Der australische Professor für politische Wissenschaft beschäftigt sich ausführlich mit der Frage, was staatliches Handeln und menschliche Moral miteinander zu tun haben. Er vertritt die Ansicht, dass der Staat den Menschen die Freiheit raubt und sie zu unmündigen und - salopp gesagt - faulen Bürgern macht. Eine steile These.

Denn er meint nicht etwa Terrorregime oder Diktaturen, in denen Unterdrückung und das Verbot freier Meinungsäußerung an der Tagesordnung sind. Nein, er rückt den demokratischen Staat in den Fokus seiner Analyse. Und dieser demokratische Staat, das jedenfalls glauben die meisten Menschen, gibt ihnen Freiheit und fordert von ihnen Eigeninitiative.

Natürlich gibt es Einschränkungen: Der Staat schreibt den Menschen durch Regeln und Gesetze vor, wie sie sich zu verhalten haben. Sie dürfen nicht bei Rot über die Straße gehen und kein Pferdefleisch als Rindfleisch verkaufen. Sie haben ihre Steuern zu bezahlen und wenn sie das nicht tun, müssen sie damit rechnen, bestraft zu werden. Diese Vorgaben akzeptieren die meisten, das entspricht ihrer Moral.

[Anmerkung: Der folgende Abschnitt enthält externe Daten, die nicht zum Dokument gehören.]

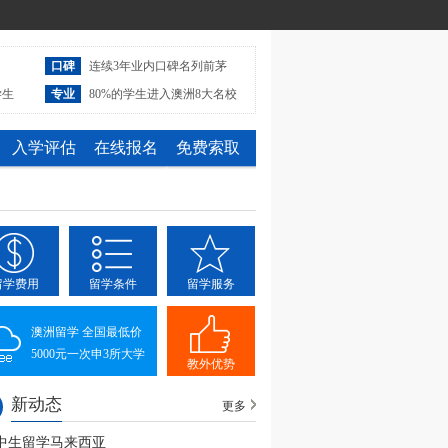
口碑
连续3年业内口碑名列前茅
学生
专业
80%的学生进入澳洲8大名校
入学评估
在线报名
免费索取
留学费用
留学条件
留学服务
澳洲留学 全国最低价
5000元一次申3所大学
教外优势
新动态
更多
中生留学马来西亚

Leistungen machen Menschen zu Sklaven des Staates
Gleichzeitig bekommen die Menschen etwas vom Staat: Kindergeld, Sozialhilfe, Subventionen für die Oper und fürs Schwimmbad, manchmal sogar einen Kitaplatz. Einige Menschen kriegen noch was oben drauf: eine bezahlte Wohnung, wenn sie keinen Job haben, Geld dafür, dass sie ihr Kind zu Hause betreuen, und vor nicht allzu langer Zeit sogar eine Prämie, wenn sie sich ein neues Auto kaufen.

Diese Geschenke mögen prima sein. Aber sie machen, folgt man Minogues Gedanken, die Menschen abhängig vom Staat - und damit zu Sklaven des Staates. Und das zerstört ihre Moral und produziert - zugespitzt formuliert - Einheitsmenschen.

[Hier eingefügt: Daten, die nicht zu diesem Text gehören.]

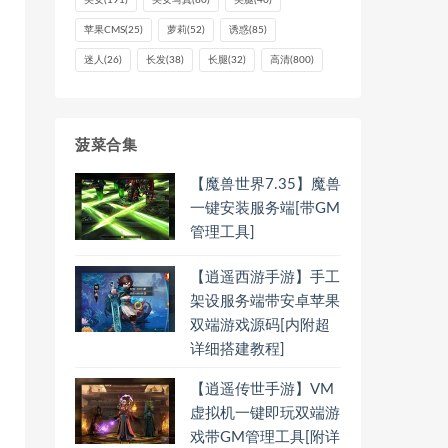
美女
(191)
美女写真
(80)
美腿
(40)
苹果CMS
(25)
萝莉
(52)
诱惑
(85)
迷人
(26)
长发
(38)
长腿
(32)
高清
(800)
菠菜合集
【魔兽世界7.35】魔兽
一键安装服务端[带GM
管理工具]
【逍遥西游手游】手工
架设服务端带安卓苹果
双端游戏源码[内附超
详细搭建教程]
【逍遥传世手游】VM
虚拟机一键即玩双端游
戏带GM管理工具[附详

"Gesellschaft ist nicht länger eine Vereinigung unabhängiger selbsttätiger Personen, deren Notlagen und Leiden durch die Macht kuriert werden müssen. Das Konzept der ‚Hilfsbedürftigkeit‘ hat so an Umfang gewonnen, dass es mittlerweile nicht nur die Opfer von Unglücksfällen und Verbrechen umfasst, sondern auch die Verbrecher selbst." (Seite 29)

Das habe mit Egalität, so wie sie Philosophen einst vorschwebte, nicht mehr viel zu tun, meint der emeritierte Hochschullehrer. Denn Gleichheit heißt auch immer Ungerechtigkeit. Ungerechtigkeit aber widerspricht der heutigen Auffassung, die die Menschen von einem demokratischen Sozialstaat haben.

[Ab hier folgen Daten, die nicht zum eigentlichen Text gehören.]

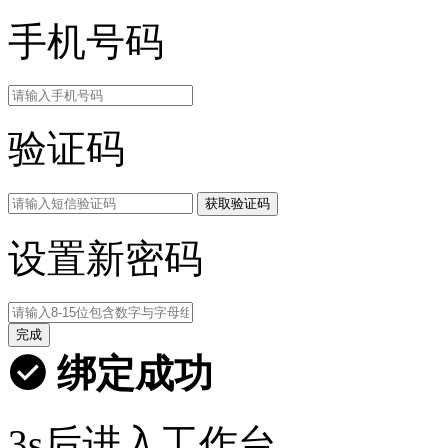
手机号码
验证码
获取验证码
设置新密码
完成
绑定成功
3s后进入工作台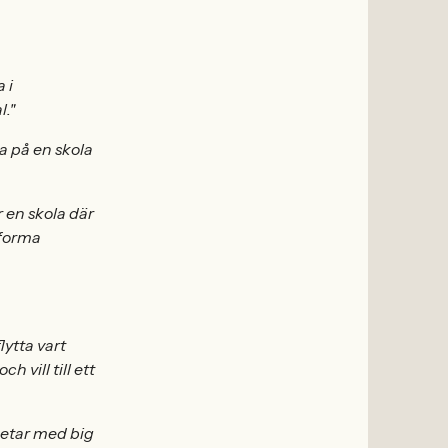
 i
l."
a på en skola
r en skola där
 forma
lytta vart
 vill till ett
betar med big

Der soll schließlich dafür sorgen, dass es denen, die keine guten Startbedingungen haben, krank, alt oder sonst wie benachteiligt sind, ähnlich gut geht wie denen, die die Gesellschaft tragen. Die Idee ist so schlecht nicht, meint auch Minogue. In seinen Augen aber ist der Staat mittlerweile so übermächtig, dass den Menschen der natürliche Instinkt abhandengekommen ist, aus sich heraus moralisch zu leben. Sie können nicht einmal mehr definieren, was Moral ist.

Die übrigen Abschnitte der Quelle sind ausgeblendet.